Data shown:

-- Opening Marker --

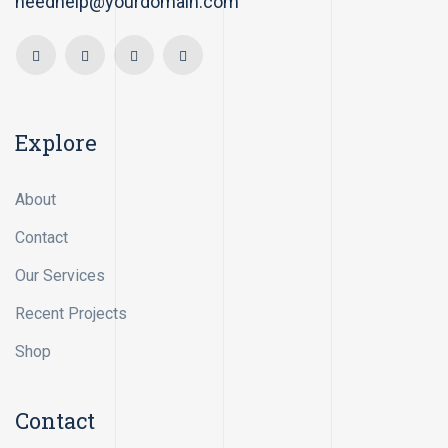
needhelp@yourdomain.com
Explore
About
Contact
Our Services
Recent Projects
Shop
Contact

-- Closing Marker --
-- Opening Marker --

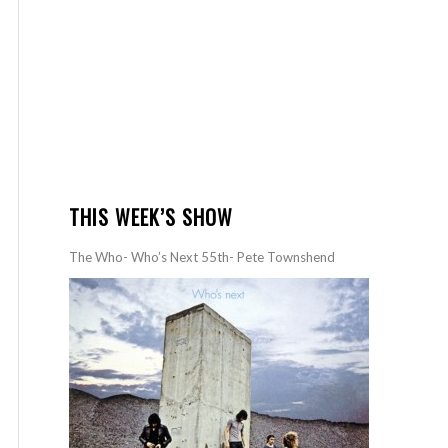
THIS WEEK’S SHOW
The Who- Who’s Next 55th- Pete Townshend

-- Closing Marker --

Task directions: Out of the material above, output word for word the line with "THIS WEEK’S SHOW", the line with "The Who- Who’s Next 55th- Pete Townshend", and all lines between them, with nothing else.

Task solution:
THIS WEEK’S SHOW
The Who- Who’s Next 55th- Pete Townshend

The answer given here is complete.